Would welcome any thoughts. I will work in Jebel Ali, wife is a stay at home mum for our 2 kids (2 and 9 months).


----------



## Maestroeg (Nov 2, 2010)

I work in real estate and from my experience I can tell you that AR is much better than Springs, the quality of villas are so much better, the community is even better (mostly Brits), No public buses stops inside, easy access and it has 3 exits so its not jammed in the morning like the Springs, closer to other parts of Dubai like Dubai mall and down town.
Good luck.

Ashraf


----------



## justforus (Jul 28, 2008)

Maestroeg said:


> I work in real estate and from my experience I can tell you that AR is much better than Springs, the quality of villas are so much better, the community is even better (mostly Brits), No public buses stops inside, easy access and it has 3 exits so its not jammed in the morning like the Springs, closer to other parts of Dubai like Dubai mall and down town.
> Good luck.
> 
> Ashraf


Thats a bit confusing. Public buses do come into the ranches and go to mall of emirates for 4.10 AED from the community centre. Take 50 minutes now though as the route has encorporated studio city.


----------



## Anwaruddin (Oct 15, 2010)

It sure would have saved my clicking mouse and my kbps usage if you have placed a simple yet comprehensive POST TITLE straight to the point. You just got it straight. Unfortunately, not to the point.

:focus:


----------



## MONAE (Jul 9, 2010)

ozpom said:


> living in Arabian Ranches Vs living in The Springs.
> 
> Would welcome any thoughts. I will work in Jebel Ali, wife is a stay at home mum for our 2 kids (2 and 9 months).

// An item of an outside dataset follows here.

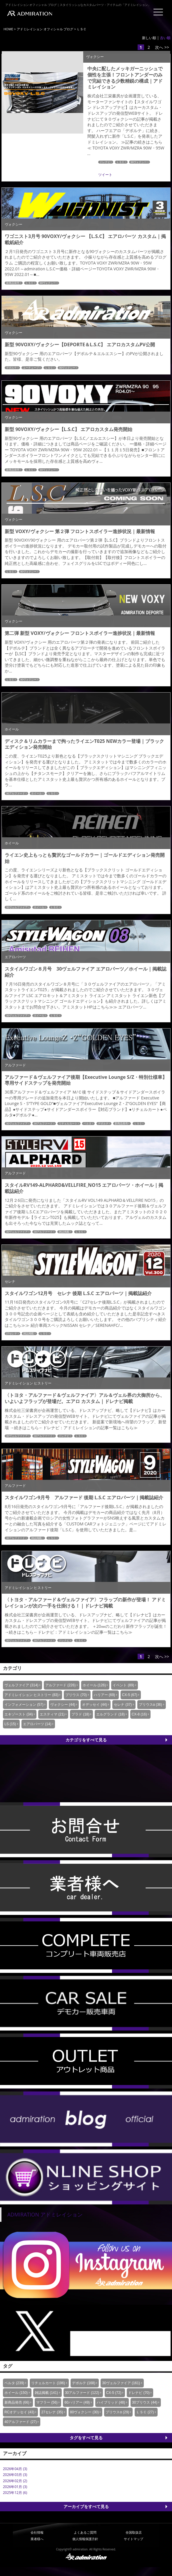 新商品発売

Depends ...Arabian ranches is far from the SZ road and the beach ,Springs is better located in my opinion with more options in terms of supermarkets and schools.Expats live all over Dubai 70% population is expat.Decide based on commute etc.


----------



## Elphaba (Jan 24, 2008)

AR beats The Sprinsg hands down. Better finish for villas, doesn't look as boring. With the new roads AR really isn't far from anywhere these days.
-


----------



## MONAE (Jul 9, 2010)

Elphaba said:


> AR beats The Sprinsg hands down. Better finish for villas, doesn't look as boring. With the new roads AR really isn't far from anywhere these days.
> -


Agree about better finish etc but disagree about location


----------